[Source data]
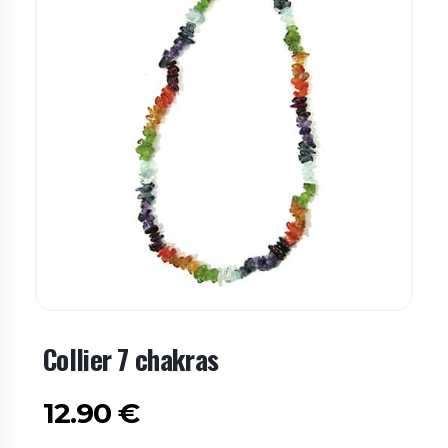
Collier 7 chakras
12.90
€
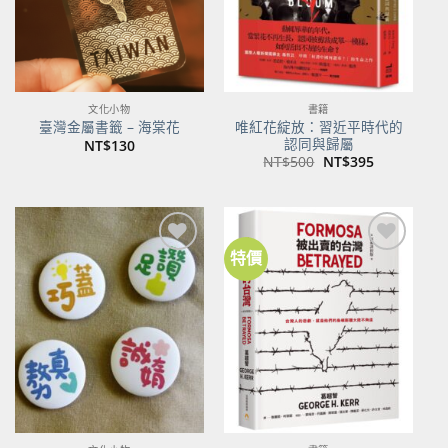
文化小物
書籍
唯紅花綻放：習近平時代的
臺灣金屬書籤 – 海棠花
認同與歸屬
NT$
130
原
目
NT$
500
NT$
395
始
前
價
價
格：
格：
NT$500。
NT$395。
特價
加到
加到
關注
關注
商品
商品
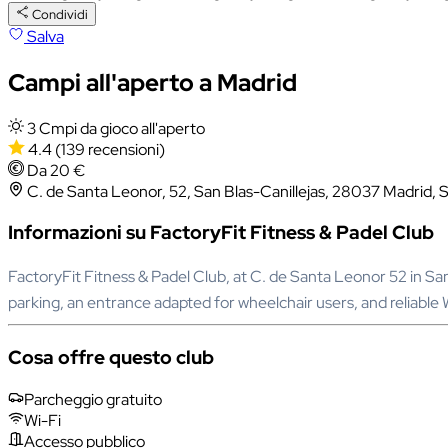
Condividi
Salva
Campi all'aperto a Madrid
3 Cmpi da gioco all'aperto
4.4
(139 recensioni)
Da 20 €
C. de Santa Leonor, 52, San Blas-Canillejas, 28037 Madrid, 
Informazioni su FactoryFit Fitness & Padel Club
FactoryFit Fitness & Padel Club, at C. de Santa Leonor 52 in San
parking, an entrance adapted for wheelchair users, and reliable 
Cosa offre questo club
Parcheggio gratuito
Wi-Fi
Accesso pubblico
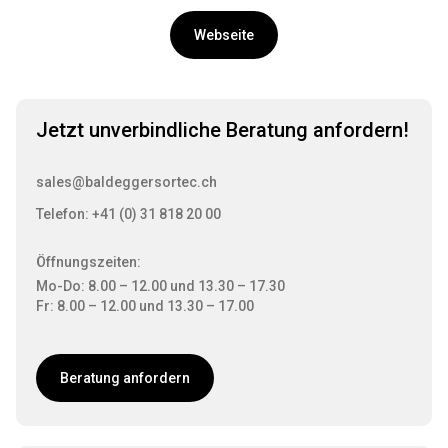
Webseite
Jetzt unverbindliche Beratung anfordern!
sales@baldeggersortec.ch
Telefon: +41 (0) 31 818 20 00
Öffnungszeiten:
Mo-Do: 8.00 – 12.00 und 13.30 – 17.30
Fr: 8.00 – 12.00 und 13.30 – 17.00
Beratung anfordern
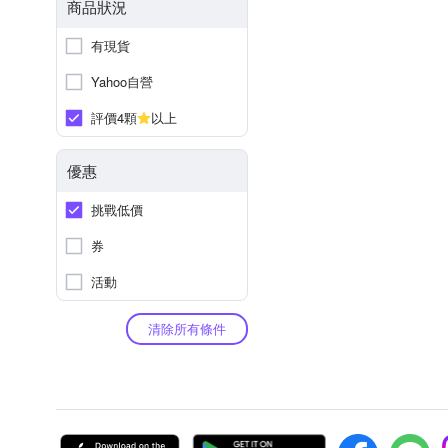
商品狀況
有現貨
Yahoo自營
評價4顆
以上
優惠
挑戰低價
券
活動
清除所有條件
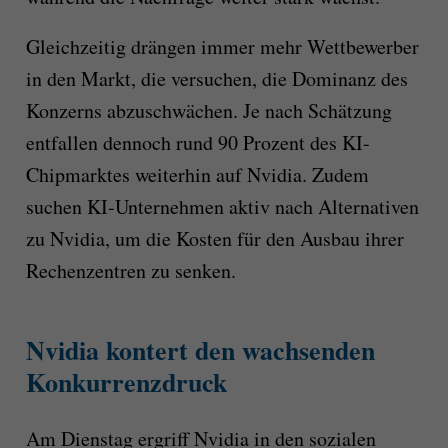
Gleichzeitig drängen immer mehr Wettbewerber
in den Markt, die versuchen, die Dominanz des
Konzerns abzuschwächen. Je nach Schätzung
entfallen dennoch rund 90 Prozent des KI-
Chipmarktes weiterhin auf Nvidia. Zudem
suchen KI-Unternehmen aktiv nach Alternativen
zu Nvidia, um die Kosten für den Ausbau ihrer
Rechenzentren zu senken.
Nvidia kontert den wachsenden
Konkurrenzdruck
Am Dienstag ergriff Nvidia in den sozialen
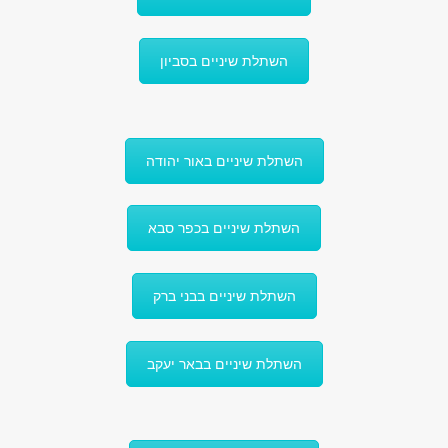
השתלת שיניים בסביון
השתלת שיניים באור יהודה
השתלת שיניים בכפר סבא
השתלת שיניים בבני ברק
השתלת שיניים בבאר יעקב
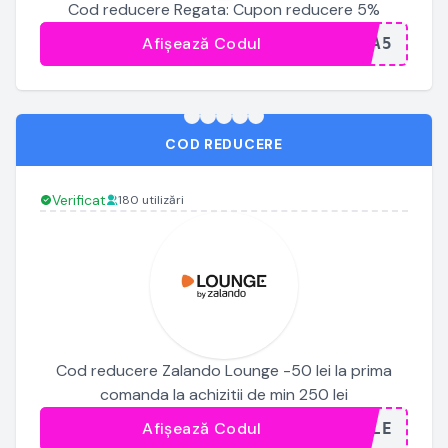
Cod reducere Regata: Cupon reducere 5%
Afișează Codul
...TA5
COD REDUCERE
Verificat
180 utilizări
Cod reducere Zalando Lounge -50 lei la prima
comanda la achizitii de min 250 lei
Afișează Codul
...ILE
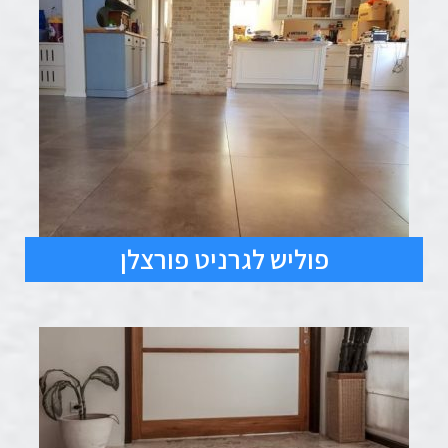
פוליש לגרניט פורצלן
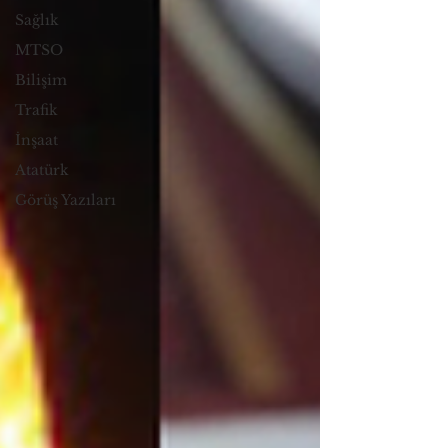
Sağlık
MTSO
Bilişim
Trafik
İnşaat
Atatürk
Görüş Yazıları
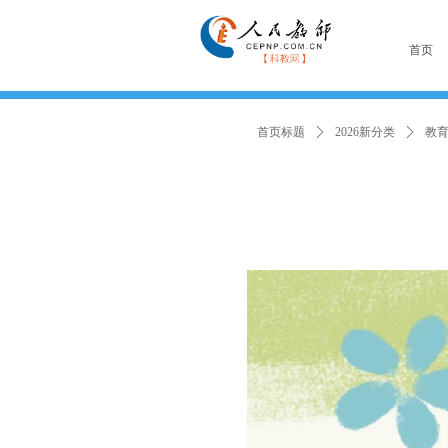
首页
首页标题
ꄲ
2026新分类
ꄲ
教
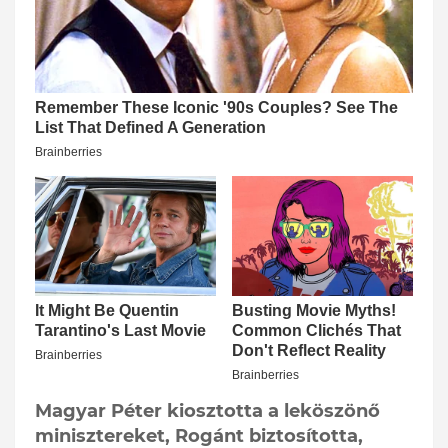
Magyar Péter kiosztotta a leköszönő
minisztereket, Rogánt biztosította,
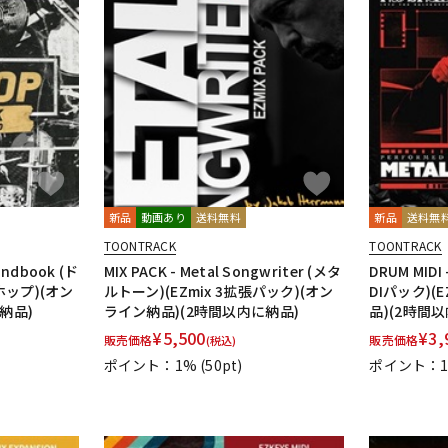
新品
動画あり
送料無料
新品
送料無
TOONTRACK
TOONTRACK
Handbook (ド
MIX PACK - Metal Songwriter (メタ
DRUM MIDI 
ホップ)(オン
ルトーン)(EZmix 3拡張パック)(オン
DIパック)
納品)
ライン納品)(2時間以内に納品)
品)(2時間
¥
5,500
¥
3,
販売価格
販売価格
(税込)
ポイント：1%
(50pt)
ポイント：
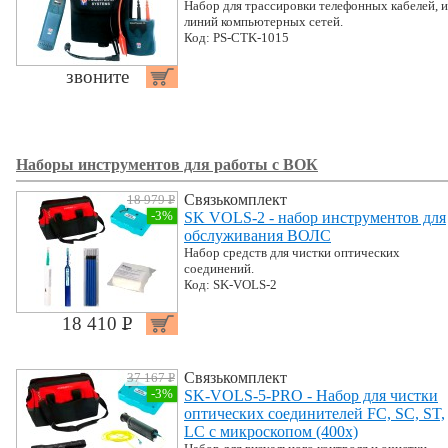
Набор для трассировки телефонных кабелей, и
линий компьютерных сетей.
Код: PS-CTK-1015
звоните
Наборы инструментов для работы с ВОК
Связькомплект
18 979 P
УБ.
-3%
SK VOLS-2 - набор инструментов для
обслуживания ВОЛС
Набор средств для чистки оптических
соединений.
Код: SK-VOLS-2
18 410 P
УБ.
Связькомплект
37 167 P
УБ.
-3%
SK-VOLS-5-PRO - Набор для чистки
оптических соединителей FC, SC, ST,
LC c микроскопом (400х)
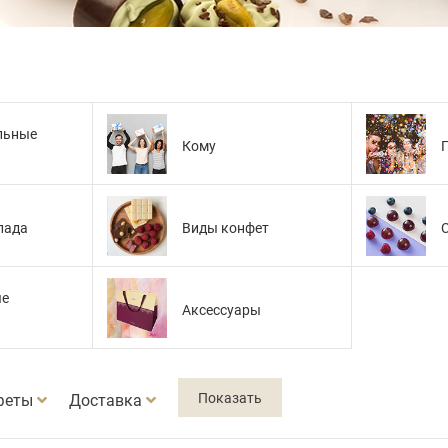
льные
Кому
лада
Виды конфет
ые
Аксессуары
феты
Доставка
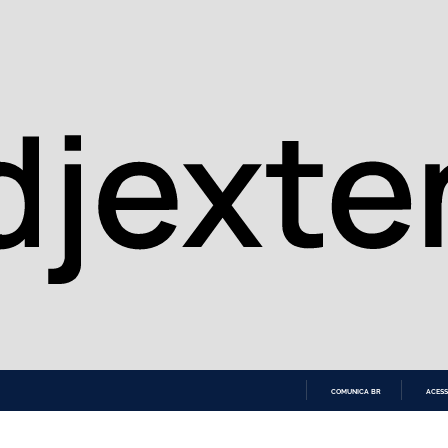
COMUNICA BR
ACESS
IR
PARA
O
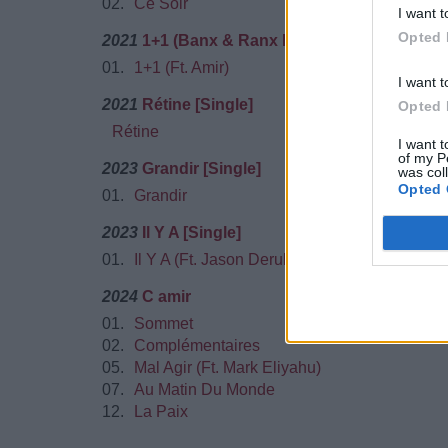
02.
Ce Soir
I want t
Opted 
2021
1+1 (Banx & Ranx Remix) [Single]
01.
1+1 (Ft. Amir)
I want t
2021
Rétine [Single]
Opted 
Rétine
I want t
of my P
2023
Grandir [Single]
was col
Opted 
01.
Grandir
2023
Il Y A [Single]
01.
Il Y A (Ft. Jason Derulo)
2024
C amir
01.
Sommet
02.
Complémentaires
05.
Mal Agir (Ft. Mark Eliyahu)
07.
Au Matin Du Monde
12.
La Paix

PROMPT:
Leave out the images and copy all remaining data word for word.

WRITTEN RESPONSE:
Collier 7 chakras
12.90
€
文化小物
書籍
唯紅花綻放：習近平時代的
臺灣金屬書籤 – 海棠花
認同與歸屬
NT$
130
原
目
NT$
500
NT$
395
始
前
價
價
格：
格：
NT$500。
NT$395。
特價
加到
加到
關注
關注
商品
商品
Condividi
Salva
Campi all'aperto a Madrid
3 Cmpi da gioco all'aperto
4.4
(139 recensioni)
Da 20 €
C. de Santa Leonor, 52, San Blas-Canillejas, 28037 Madrid, 
Informazioni su FactoryFit Fitness & Padel Club
FactoryFit Fitness & Padel Club, at C. de Santa Leonor 52 in San
parking, an entrance adapted for wheelchair users, and reliable 
Cosa offre questo club
Parcheggio gratuito
Wi-Fi
Accesso pubblico
Webseite
Jetzt unverbindliche Beratung anfordern!
sales@baldeggersortec.ch
Telefon: +41 (0) 31 818 20 00
Öffnungszeiten:
Mo-Do: 8.00 – 12.00 und 13.30 – 17.30
Fr: 8.00 – 12.00 und 13.30 – 17.00
Beratung anfordern
商品狀況
有現貨
Yahoo自營
評價4顆
以上
優惠
挑戰低價
券
活動
清除所有條件
Gleichzeitig drängen immer mehr Wettbewerber
in den Markt, die versuchen, die Dominanz des
Konzerns abzuschwächen. Je nach Schätzung
entfallen dennoch rund 90 Prozent des KI-
Chipmarktes weiterhin auf Nvidia. Zudem
suchen KI-Unternehmen aktiv nach Alternativen
zu Nvidia, um die Kosten für den Ausbau ihrer
Rechenzentren zu senken.
Nvidia kontert den wachsenden
Konkurrenzdruck
Am Dienstag ergriff Nvidia in den sozialen
השתלת שיניים בסביון
השתלת שיניים באור יהודה
השתלת שיניים בכפר סבא
השתלת שיניים בבני ברק
השתלת שיניים בבאר יעקב
Cod reducere Regata: Cupon reducere 5%
Afișează Codul
...TA5
COD REDUCERE
Verificat
180 utilizări
Cod reducere Zalando Lounge -50 lei la prima
comanda la achizitii de min 250 lei
Afișează Codul
...ILE
פוליש לגרניט פורצלן
Sağlık
MTSO
Bilişim
Trafik
İnşaat
Atatürk
Görüş Yazıları
首页
首页标题
ꄲ
2026新分类
ꄲ
教
Magyar Péter kiosztotta a leköszönő
minisztereket, Rogánt biztosította,
新品
動画あり
送料無料
新品
送料無
TOONTRACK
TOONTRACK
Handbook (ド
MIX PACK - Metal Songwriter (メタ
DRUM MIDI 
ホップ)(オン
ルトーン)(EZmix 3拡張パック)(オン
DIパック)
納品)
ライン納品)(2時間以内に納品)
品)(2時間
¥
5,500
¥
3,
販売価格
販売価格
(税込)
ポイント：1%
(50pt)
ポイント：
Набор для трассировки телефонных кабелей, и
линий компьютерных сетей.
Код: PS-CTK-1015
звоните
Наборы инструментов для работы с ВОК
Связькомплект
18 979 P
УБ.
-3%
SK VOLS-2 - набор инструментов для
обслуживания ВОЛС
Набор средств для чистки оптических
соединений.
Код: SK-VOLS-2
18 410 P
УБ.
Связькомплект
37 167 P
УБ.
-3%
SK-VOLS-5-PRO - Набор для чистки
оптических соединителей FC, SC, ST,
LC c микроскопом (400х)
льные
Кому
лада
Виды конфет
ые
Аксессуары
феты
Доставка
COMUNICA BR
ACESS
IR
PARA
O
02.
Ce Soir
I want t
Opted 
2021
1+1 (Banx & Ranx Remix) [Single]
01.
1+1 (Ft. Amir)
I want t
2021
Rétine [Single]
Opted 
Rétine
I want t
of my P
2023
Grandir [Single]
was col
Opted 
01.
Grandir
2023
Il Y A [Single]
01.
Il Y A (Ft. Jason Derulo)
2024
C amir
01.
Sommet
02.
Complémentaires
05.
Mal Agir (Ft. Mark Eliyahu)
07.
Au Matin Du Monde
12.
La Paix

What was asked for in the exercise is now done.